Les propos tenus concernant les 128 enfants qui auraient été « perdus » dans le cadre du démantèlement de la zone sud n’ont jamais été corroborés par quoi que ce soit de tangible. Chaque fois que nous avons travaillé sur la question du démantèlement, nous l’avons fait sur la base des principes que je viens d’évoquer.

J’ai été interrogé sur les centres de rétention. Les enfants isolés ne sont jamais placés en centre de rétention, nous ne le voulons pas, et des instructions très claires ont été données en ce sens. Seuls y sont placés les enfants accompagnant leurs parents, surtout pour des placements la veille du départ concernant des familles manifestant un risque de fuite alors qu’ils relèvent d’une OQTF. Les quelque 60 cas que vous mentionnez répondaient tous à ces critères très restrictifs, et je tiens à ce que nous n’en sortions pas.

Quant à l’arrêt Popov, il n’interdit pas la présence d’enfants en rétention administrative, mais exige que cet accueil se fasse dans des conditions adaptées.
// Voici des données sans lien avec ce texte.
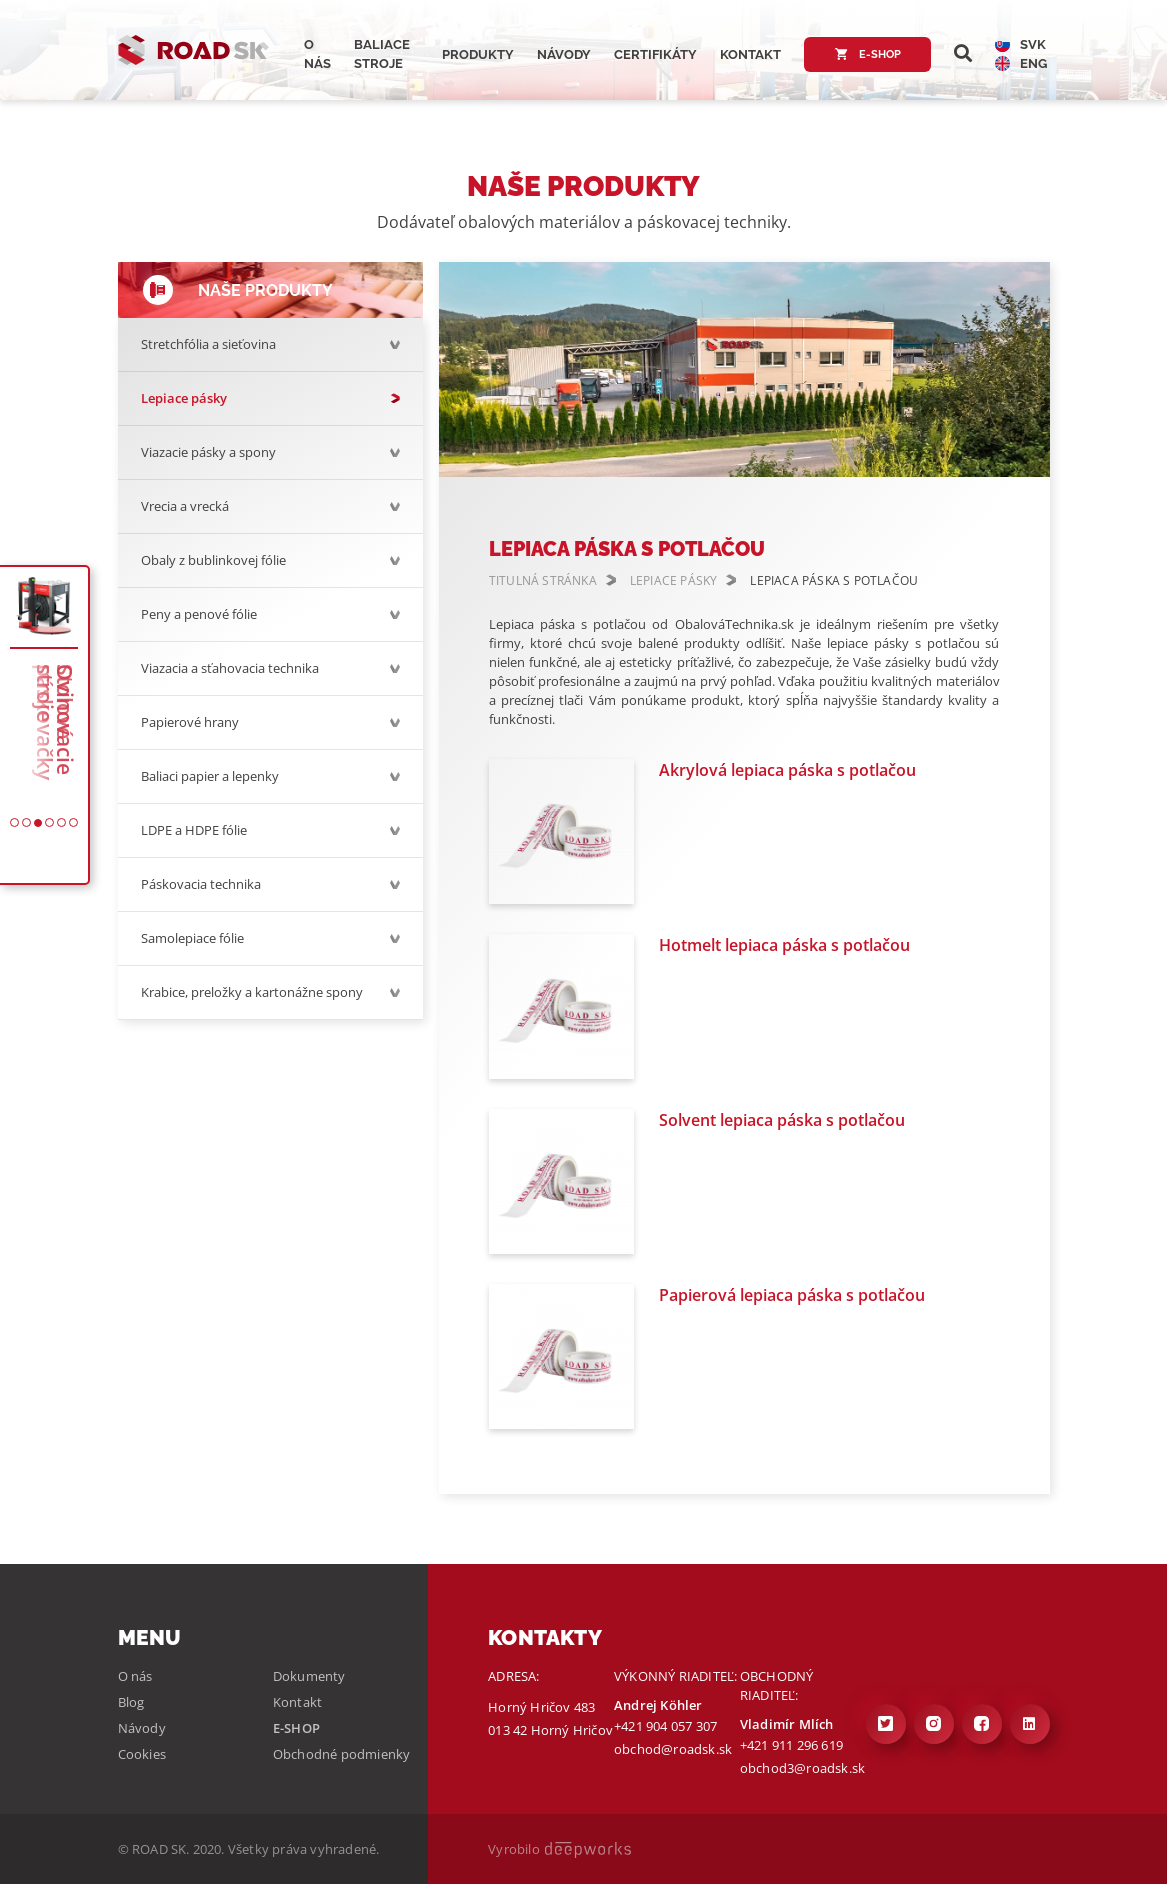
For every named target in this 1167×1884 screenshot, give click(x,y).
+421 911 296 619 (791, 1745)
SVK (1020, 44)
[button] (14, 822)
C’est le cas, nous y veillons particulièrement.

Monsieur Giraud, nous avons été très en pointe pour faire monter en puissance les moyens de Frontex ; 350 millions d’euros et 1 700 personnes – garde-côtes et garde-frontières – y sont alloués ; pour exercer un contrôle aux frontières extérieures de l’Union européenne qui n’existait pas jusqu’à présent. Il va s’effectuer dans le cadre d’une réforme du code Schengen que la France a obtenue.

Il est souvent demandé de réformer le code Schengen, mais c’est déjà chose faite, puisque l’article 7-2 a été modifié afin de permettre des contrôles au moment de l’entrée sur le territoire de l’Union européenne, y compris de nos propres ressortissants. Frontex n’existait pas il y a quelques années, et les corps des garde-côtes et des garde-frontières n’étaient pas encore montés en puissance, puisque c’est nous qui en avons fait la demande, avec les Allemands. Nous fournissons 10 % des effectifs de Frontex, ce qui est considérable. Le contrôle aux frontières de l’Union européenne, dont on réclame absolument la mise en œuvre, est désormais doté d’un outil, et nous avons demandé, mon collègue Thomas de Maizière et moi, que soient réalisés des exercices grandeur nature pour réussir ces opérations de contrôle.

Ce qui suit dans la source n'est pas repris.